Description: Looking east from the Market Place with Exeter Bridge over the River Derwent in the far distance. At this date this was the main exit by road from Derby to Nottingham - the double track tramway prominent here took Derby Corporation trams out along Nottingham Road to terminate at the the town's main cemetery at the top of Chaddesden Hill. This was the last of Derby's tram routes to open, in 1908, and the first to close, in 1930.
Of the shops to the left, the first belongs to gunsmith Robert Lisle (the shop window is full of rifles), then there is Peacock and Wetton, 'Wholesale Haberdashers, Hosiers and Fancy Drapers', followed by Power's who sold sports goods and later relocated to premises in Green Lane, from where they continued to operate for many years. Their Derwent Street shop partly occupies the light-coloured gabled building, which was probably constructed in yellow brick with red brick dressings. The building in the right foreground, which was situated on the corner of Tenant Street was occupied by the Britannic Assurance Co Ltd.

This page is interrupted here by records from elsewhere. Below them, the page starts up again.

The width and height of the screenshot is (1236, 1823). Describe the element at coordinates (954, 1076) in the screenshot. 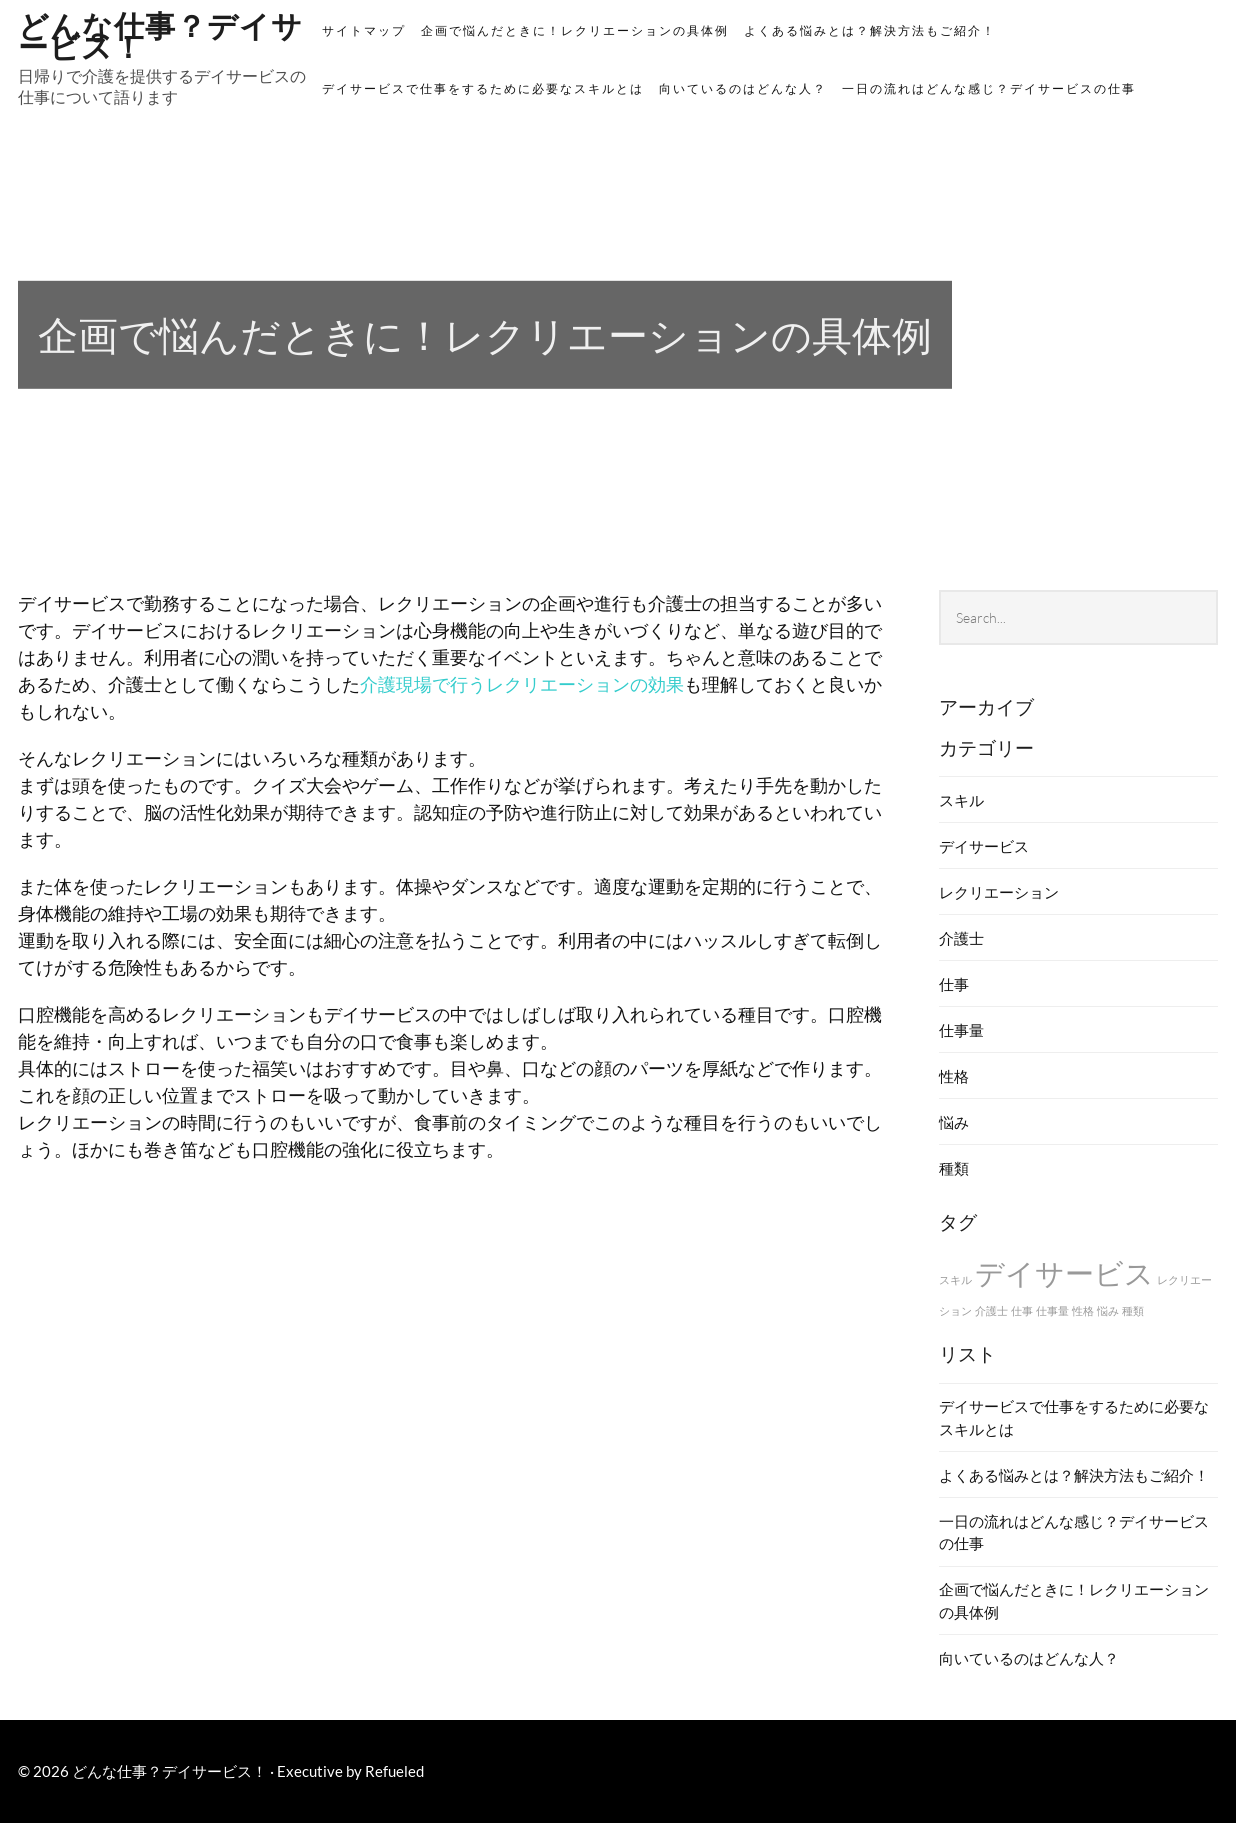

I see `性格` at that location. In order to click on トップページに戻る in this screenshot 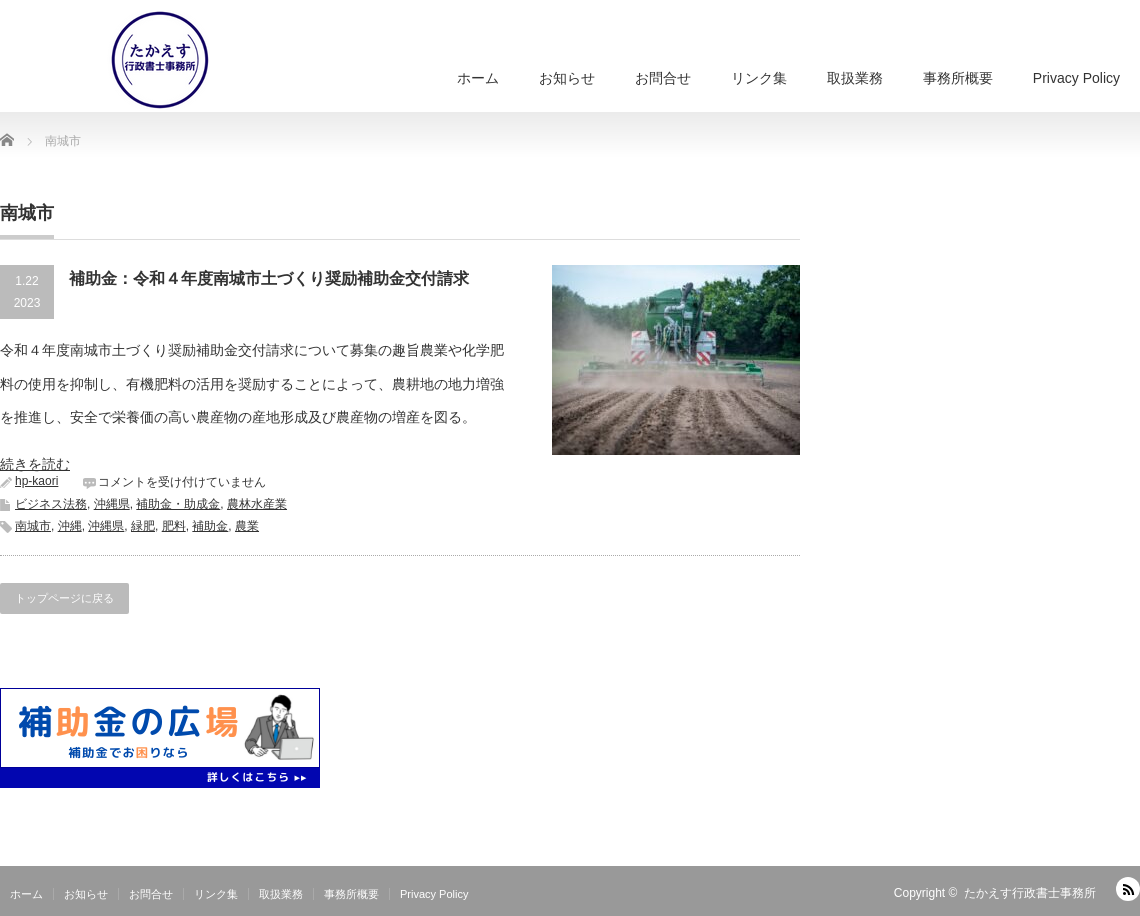, I will do `click(64, 598)`.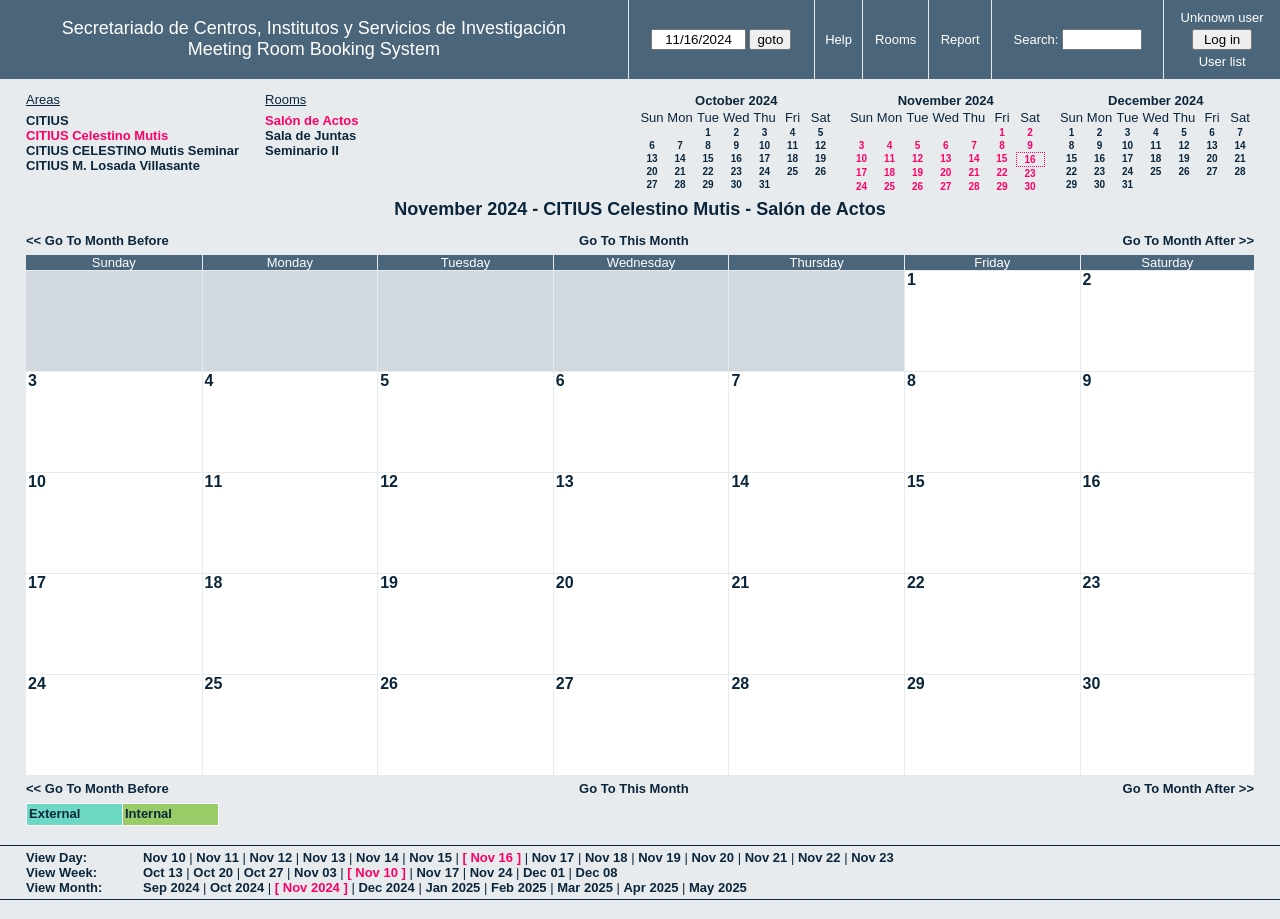 The height and width of the screenshot is (919, 1280). I want to click on Dec 2024, so click(386, 887).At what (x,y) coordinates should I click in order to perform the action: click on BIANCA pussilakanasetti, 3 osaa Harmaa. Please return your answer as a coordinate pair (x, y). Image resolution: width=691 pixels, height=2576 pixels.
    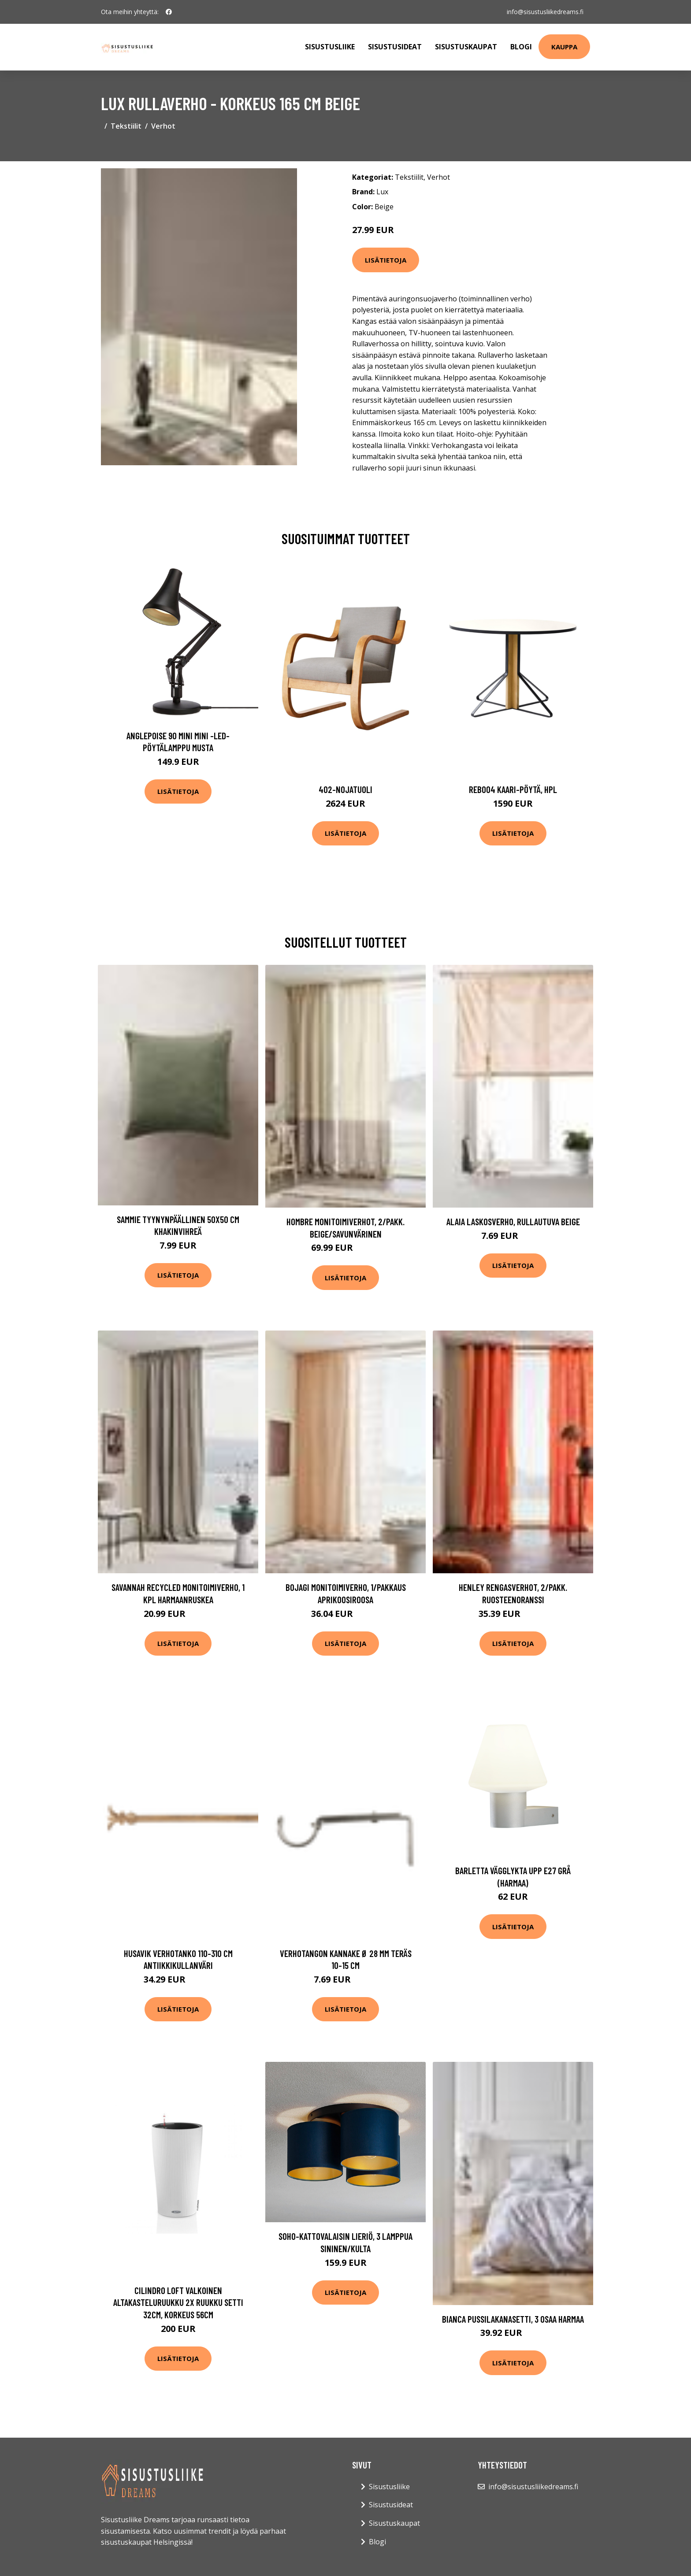
    Looking at the image, I should click on (513, 2318). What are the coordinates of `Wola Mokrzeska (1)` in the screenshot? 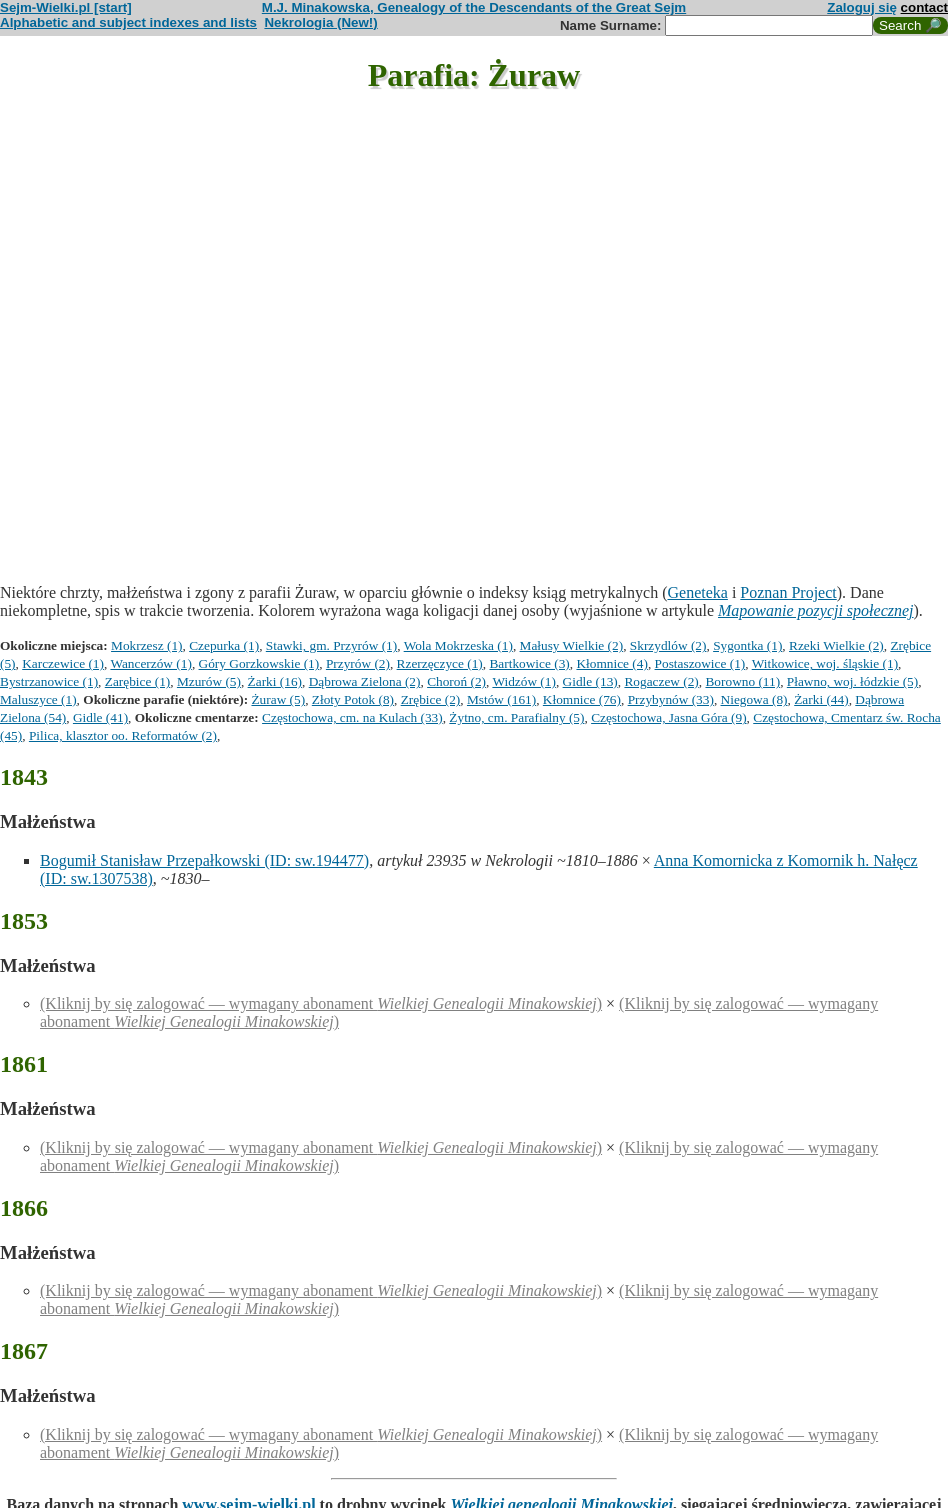 It's located at (458, 645).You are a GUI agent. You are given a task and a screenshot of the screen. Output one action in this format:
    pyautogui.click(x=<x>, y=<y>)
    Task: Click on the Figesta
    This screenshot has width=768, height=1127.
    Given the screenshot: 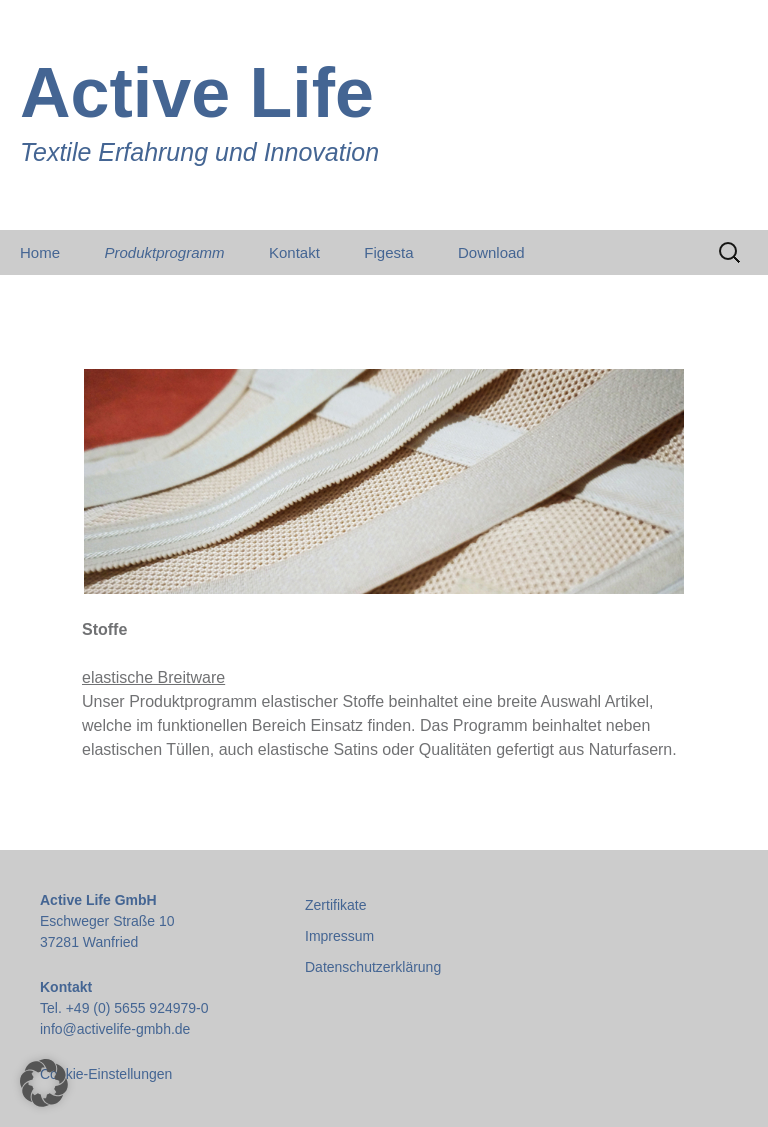 What is the action you would take?
    pyautogui.click(x=388, y=252)
    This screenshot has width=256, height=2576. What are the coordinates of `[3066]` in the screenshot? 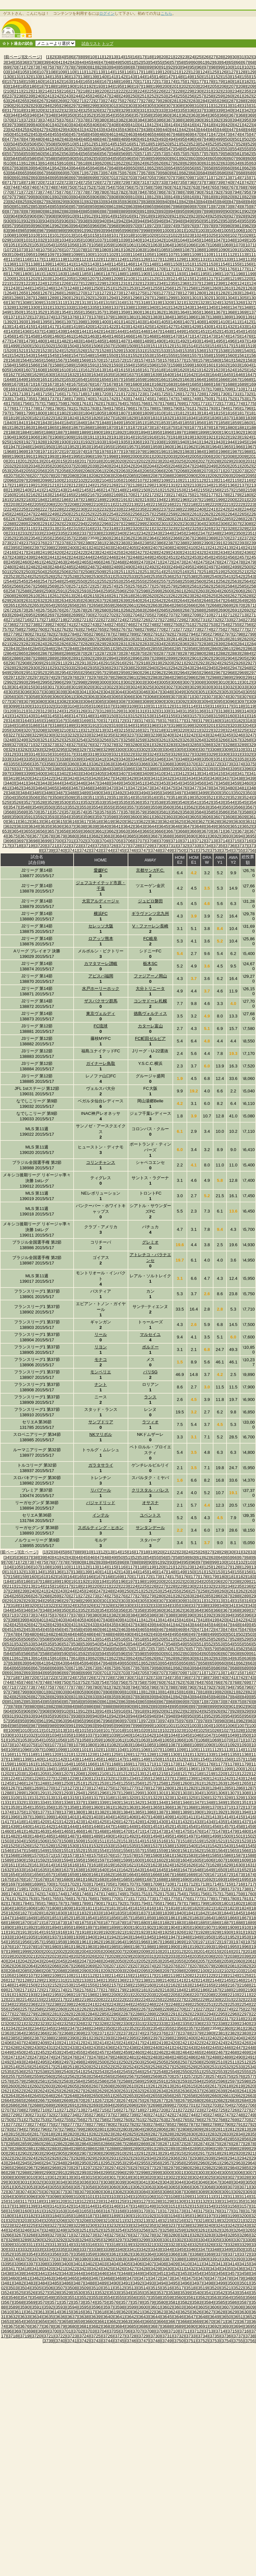 It's located at (128, 696).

Present day Derbeians would struggle to recognise this location as none of the buildings depicted still stand. All of those on the right were demolished about 1930 to permit road widening, while the Central Improvement Scheme of the same period duly resulted in a traffic island in the middle distance forming an intersection with the newly created Corporation Street and a realigned Full Street. Flanking this on the left was a new police station and magistrates court and on the right the Council House. Last to survive was the Britannic Assurance building, latterly a gardening shop, which was pulled down in the 1980s to make way for a new hotel. This particular scheme faltered and eventually the site was used to build Quad, a futuristic looking arts centre (see PTPD000008) that opened in 2008.
This photo was taken by Derby-based postcard producer F W Scarratt but its number in his series is unknown.